**Saved data entries:**

******

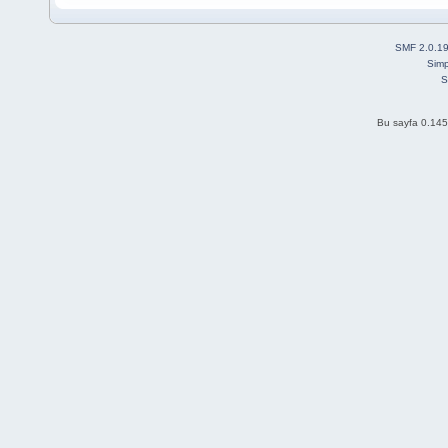
SMF 2.0.1
Simp
S
Bu sayfa 0.145 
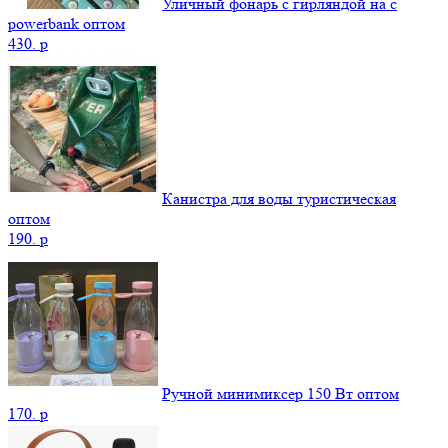
Уличный фонарь с гирляндой на с
powerbank оптом
430.
p
Канистра для воды туристическая
оптом
190.
p
Ручной минимиксер 150 Вт оптом
170.
p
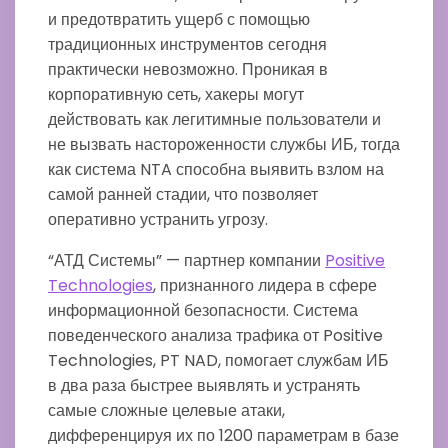
и предотвратить ущерб с помощью
традиционных инструментов сегодня
практически невозможно. Проникая в
корпоративную сеть, хакеры могут
действовать как легитимные пользователи и
не вызвать настороженности службы ИБ, тогда
как система NTA способна выявить взлом на
самой ранней стадии, что позволяет
оперативно устранить угрозу.
“АТД Системы” — партнер компании
Positive
Technologies
, признанного лидера в сфере
информационной безопасности. Система
поведенческого анализа трафика от Positive
Technologies, PT NAD, помогает службам ИБ
в два раза быстрее выявлять и устранять
самые сложные целевые атаки,
дифференцируя их по 1200 параметрам в базе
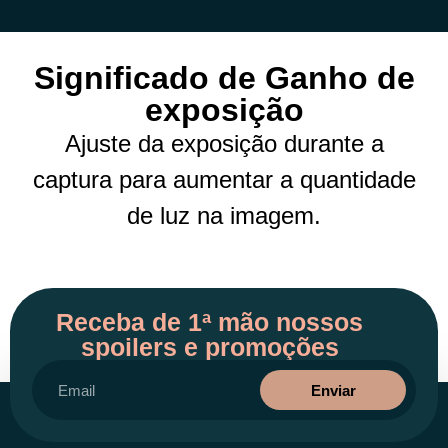
Significado de Ganho de
exposição
Ajuste da exposição durante a
captura para aumentar a quantidade
de luz na imagem.
Receba de 1ª mão nossos
spoilers e promoções
Enviar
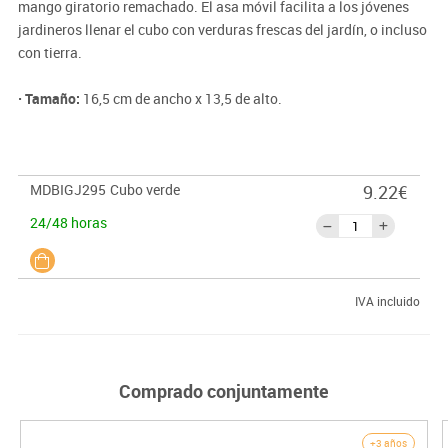
mango giratorio remachado. El asa móvil facilita a los jóvenes
jardineros llenar el cubo con verduras frescas del jardín, o incluso
con tierra.
· Tamaño:
16,5 cm de ancho x 13,5 de alto.
MDBIGJ295
Cubo verde
9.22€
24/48 horas
IVA incluido
Comprado conjuntamente
+3 años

******

**Problem to work on:** Extract word for word every line from the line that contains "Ajuste da exposição durante a" to the final line of the data, both included, and nothing else; skip the pictures.

**Output for this task:**
Ajuste da exposição durante a
captura para aumentar a quantidade
de luz na imagem.
Receba de 1ª mão nossos
spoilers e promoções
Enviar
mango giratorio remachado. El asa móvil facilita a los jóvenes
jardineros llenar el cubo con verduras frescas del jardín, o incluso
con tierra.
· Tamaño:
16,5 cm de ancho x 13,5 de alto.
MDBIGJ295
Cubo verde
9.22€
24/48 horas
IVA incluido
Comprado conjuntamente
+3 años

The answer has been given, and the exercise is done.